Em entrevista ao programa Robert Peston da ITV, Jeremy Hunt disse que esperava que as pessoas lhe dessem crédito por ser honesto com o público sobre os problemas que o país enfrenta. Quando confrontado com o facto de estar a “atirar os cortes na despesa para depois das eleições”, o ministro das Finanças defendeu-se dizendo que qualquer responsável pelas finanças que apresente um aumento de impostos de “25 mil milhões” não pode ser acusado de “recusar adiar decisões horríveis”. “No final de contas, o que o país quer, o que as famílias querem, é a confiança que vem da honestidade sobre os problemas, mas também de ter um plano que lhes dê esperança no futuro”. O OBR, nota, no entanto, que, de facto, os cortes só vão sentir-se mais tarde, como fica claro no gráfico em baixo:

Mais receita, mas sem mexer nos escalões

A maior diferença deste orçamento em relação à versão “mini”que foi apresentada por Liz Truss, está, de facto, na carga fiscal. Hunt reduziu o limite a partir do qual se começa a pagar o imposto mais alto - até agora apenas os rendimentos superiores a 150.000 libras por ano (137.000 euros) entravam no escalão mais alto; agora, os que atinjam os 125.000 (143.000 euros) também vão ter de pagar (45%). A redução vai trazer cerca de um quarto de milhão de pessoas para o escalão dos “mais ricos”, a um custo de 580 libras por ano, o que por sua vez entregará 1,3 mil milhões de libras (1,5 mil milhões de euros) extra aos cofres do Estado, por ano.

No orçamento da primavera de 2021, o então responsável pela pasta das Finanças Rishi Sunak congelou por quatro anos os escalões fiscais. Com o tempo, isso leva a que mais famílias passem a entrar no escalão que paga a taxa mínima (20%, que se começa a pagar a partir das 12.750 libras - 14.581 euros - de rendimento por ano) e aquelas com ganhos próximos de 50.000 (57.181 euros) entram na taxa mais alta - de 40%. Ou seja, as taxas não mexem mas as pessoas estão a ter aumentos salariais por causa da inflação e o Governo, sem mexer nas taxas, está a receber mais dinheiro.

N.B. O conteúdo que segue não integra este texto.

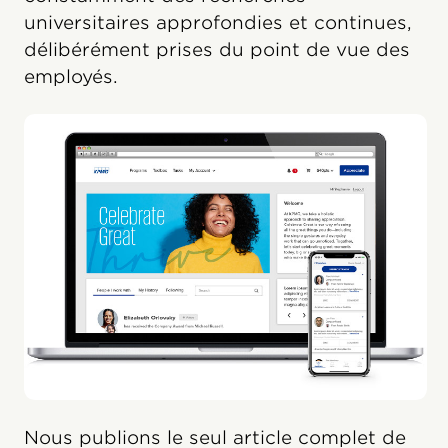
universitaires approfondies et continues,
délibérément prises du point de vue des
employés.
Nous publions le seul article complet de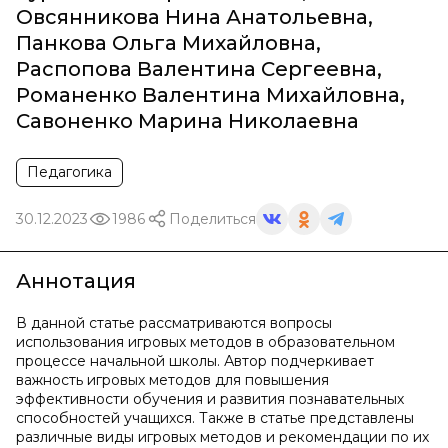
Овсянникова Нина Анатольевна
,
Панкова Ольга Михайловна
,
Распопова Валентина Сергеевна
,
Романенко Валентина Михайловна
,
Савоненко Марина Николаевна
Педагогика
30.12.2023
1986
Поделиться
Аннотация
В данной статье рассматриваются вопросы
использования игровых методов в образовательном
процессе начальной школы. Автор подчеркивает
важность игровых методов для повышения
эффективности обучения и развития познавательных
способностей учащихся. Также в статье представлены
различные виды игровых методов и рекомендации по их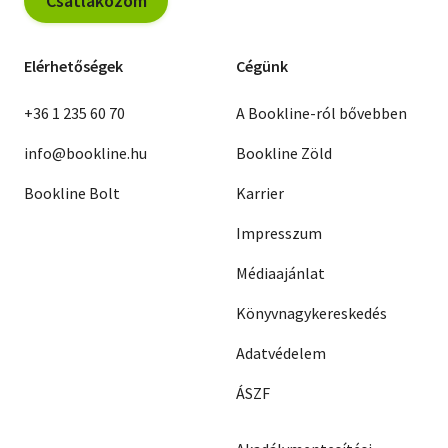
Csatlakozom
Elérhetőségek
Cégünk
+36 1 235 60 70
A Bookline-ról bővebben
info@bookline.hu
Bookline Zöld
Bookline Bolt
Karrier
Impresszum
Médiaajánlat
Könyvnagykereskedés
Adatvédelem
ÁSZF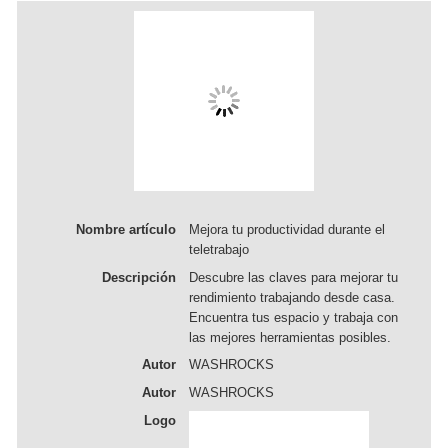
Nombre artículo
Mejora tu productividad durante el
teletrabajo
Descripción
Descubre las claves para mejorar tu
rendimiento trabajando desde casa.
Encuentra tus espacio y trabaja con
las mejores herramientas posibles.
Autor
WASHROCKS
Autor
WASHROCKS
Logo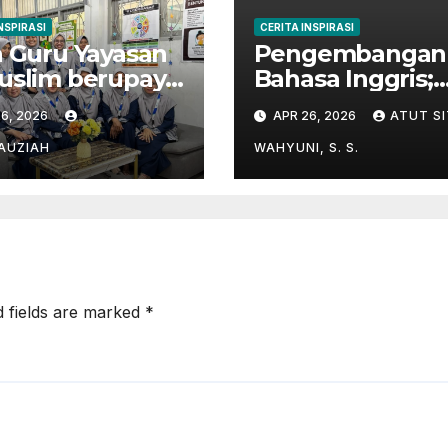
NSPIRASI
CERITA INSPIRASI
 Guru Yayasan
Pengembangan
uslim berupaya
Bahasa Inggris;
uk menghafal
“Holiday English
6, 2026
APR 26, 2026
ATUT SI
ur’an
Program” di
Kampung Inggri
FAUZIAH
WAHYUNI, S. S.
Pare
d fields are marked
*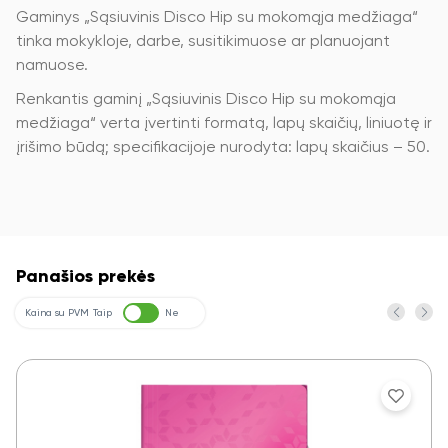
Gaminys „Sąsiuvinis Disco Hip su mokomąja medžiaga“
tinka mokykloje, darbe, susitikimuose ar planuojant
namuose.
Renkantis gaminį „Sąsiuvinis Disco Hip su mokomąja
medžiaga“ verta įvertinti formatą, lapų skaičių, liniuotę ir
įrišimo būdą; specifikacijoje nurodyta: lapų skaičius – 50.
Panašios prekės
Kaina su PVM
Taip
Ne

Hunt foi ainda mais longe, prolongando esse congelamento por mais dois anos, até 2028 no total. Esta medida vai criar mais 3,2 milhões de contribuintes na taxa mais baixa e outros 2,6 milhões vão passar para o escalão que mais paga, segundo o OBR.

Mais impostos sobre rendimentos “atípicos”

Como também já era esperado, Hunt vai aumentar os impostos sobre os lucros excessivos as petrolíferas e empresas de gás - de 25% para 35% durante dois anos.

Mas também haverá um novo imposto, de 45%, sobre outras empresas produtoras de energia menos poluente, como solar ou eólica. No entanto, os 35% serão cobrados sobre todos os lucros das empresas de petróleo e gás no Mar do Norte, enquanto os parques eólicos e outras energias renováveis só serão tributados a partir das 75 libras (86 euros) por megawatt-hora (MWh) de eletricidade que eles usam. Os empresários na área das renováveis não ficaram satisfeitos. “Este imposto sobre a energia de baixas emissões pode dissuadir o investimento neste tipo de fontes, num momento em que o ministro das Finanças deveria incentivar a utilização de energia limpa”, disse Dan McGrail, diretor-executivo do grupo de empresários Renewable UK, ao jornal “Scotsman”. Hunt garantiu não ter problemas com estes impostos extraordinários. “Não me oponho a impostos sobre lucros inesperados se eles forem genuinamente inesperados, causados por aumentos inesperados nos preços da energia”, disse.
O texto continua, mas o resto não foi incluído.